[[ Data shown, beginning ]]

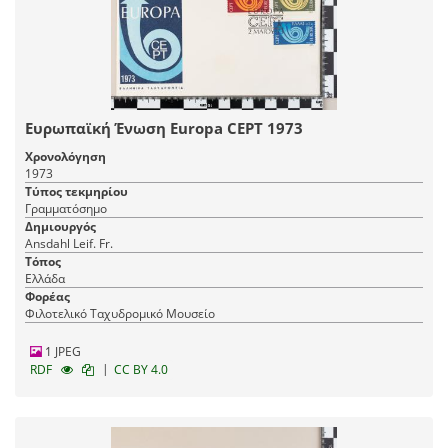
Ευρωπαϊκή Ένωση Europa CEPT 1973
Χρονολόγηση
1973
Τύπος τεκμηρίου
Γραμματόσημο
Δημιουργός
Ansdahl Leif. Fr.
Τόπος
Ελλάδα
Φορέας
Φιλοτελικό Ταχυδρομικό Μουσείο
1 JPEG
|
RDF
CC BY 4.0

[[ Data shown, end ]]

**Activity:** Transcribe all the material exactly; skip every image.

**Solution for this task:**
Ευρωπαϊκή Ένωση Europa CEPT 1973
Χρονολόγηση
1973
Τύπος τεκμηρίου
Γραμματόσημο
Δημιουργός
Ansdahl Leif. Fr.
Τόπος
Ελλάδα
Φορέας
Φιλοτελικό Ταχυδρομικό Μουσείο
1 JPEG
|
RDF
CC BY 4.0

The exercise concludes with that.